Promettre n’est pas tenir. Quel que soit le monde que l’on nous promet, nous avons hérité de celui que nous avons. Bien ou mal, nous sommes contraints d’en faire quelque chose. À mon sens, ce qui distingue notre monde de celui des siècles passés consiste en un état de confusion entretenu par l’état de l’information – des informations plutôt – entre “infaux” et “infos”. Ce que l’on peut appeler l’actu tient d’une gageure. Manière de détourner notre regard d’autre chose qui se passe plus loin. Mais où, mais comment? Et pourquoi?

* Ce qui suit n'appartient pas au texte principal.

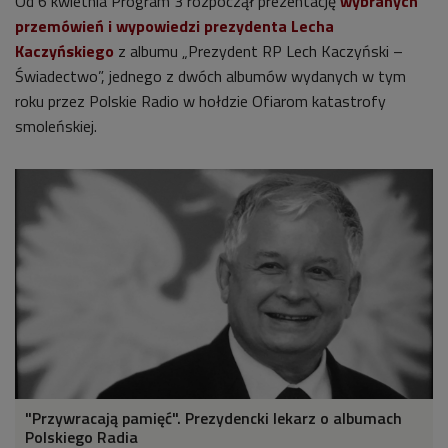
Od 6 kwietnia Program 3 rozpoczął prezentację
wybranych
przemówień i wypowiedzi prezydenta Lecha
Kaczyńskiego
z albumu „Prezydent RP Lech Kaczyński –
Świadectwo”, jednego z dwóch albumów wydanych w tym
roku przez Polskie Radio w hołdzie Ofiarom katastrofy
smoleńskiej.
"Przywracają pamięć". Prezydencki lekarz o albumach
Polskiego Radia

Dans cette difficulté qui nous enjoint à nous situer, le monde est devenu à la fois petit et grand.
Si l’on veut éviter de nous noyer dans la mer ce la confusion, quoi de mieux que rapprocher le proche et le lointain. Et à séparer l’information de la propagande et de la promotion d’idées, d’objets et d’actions.
Ambition grande et modestie à l’arrivée. Voilà mon souhait pour ce siècle que beaucoup d’entre nous ne verrons pas s’achever. Au Moyen Age, la pauvreté était un péché, elle redevient une punition et je le déplore pour tous les fragilisés de nos temps tonitruants.
Merci Christian, car ton article m’a permis d’écrire ces quelques remarques au fil de la pensée. Moi qui suit des nouvelles d’Afghanistan tous les jours depuis 2013. Au jour le jour, j’ai la sensations de vivre réellement entre deux mondes, la Suisse, l’Europe et de l’autre côté, l’Afghanistan et l’Asie centrale. Position inconfortable et très riche cependant.